Disclosure: I work for a company that is a partner with QlikView, SAP BusinessObjects and Microsoft.
As a non-Apple using professional (we are becoming less in numbers) I have always leaned further to the Android side of the mobile world. As a QlikView professional, most of my experience is on Windows desktops, laptops and servers and in previous years involved less interaction with what many people believe to be the greatest gadget(s) in the world.
So enter the iPad and QlikView V11.0.11426.0 SR2. Day one, the first step was simple, get to the QlikView Access Point. Open the browser, navigate to my access point and sign in. Outside of the search for the “\” key (domain\userid) that all went well.

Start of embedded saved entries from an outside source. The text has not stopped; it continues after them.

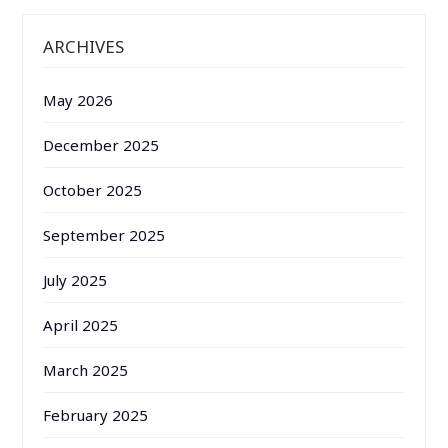
ARCHIVES
May 2026
December 2025
October 2025
September 2025
July 2025
April 2025
March 2025
February 2025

The first question you are presented with after getting to the access point is would you like your default in full browser mode or small device mode. iPad is full browser. No question. I’m not a big fan of the small device mode unless the application was really made for phone use. The full browser mode gives you the full experience but beware: if the application was not developed for a smaller device, selection and navigation can become difficult. If you want your users to spend their time using the application, rather than zoom in, selecting, zoom out…repeat, follow some simple design rules from QlikView site:
- It is recommended that QlikView applications are designed for 980 x 590 with a tab row, and 980 x 610 without a tab row. This is a rule of thumb and depends on many things including the version of iPad your audience is using. I found myself struggling to keep the application down to this limit and expanded it slightly after thorough testing in a “no-tab” application.
- Use Arial or other font faces that are supported in iPad browser. I got lucky because my client gave me two options for font based on their creative team, one of which was supported.
- Font sizes – minimum 11pt. Good for most users. Someone with large hands will still probably struggle a bit selecting a specific line item but they probably struggle with most touch screen applications. I did cut this down to 9 and 10 pt sizes for informational only text areas that were non selectable.
- No Mouse Over Options – No mouse, not an option.
- There are some additional tips that I recommend you review but ultimately just keep in mind what you are designing for.
So now I am having enough fun with this that I really want to start testing out existing applications, some designed for mobile and some not. Unfortunately my lack of attention span kicked in and I was diverted over to the Apple Store to discover QlikView for iOS.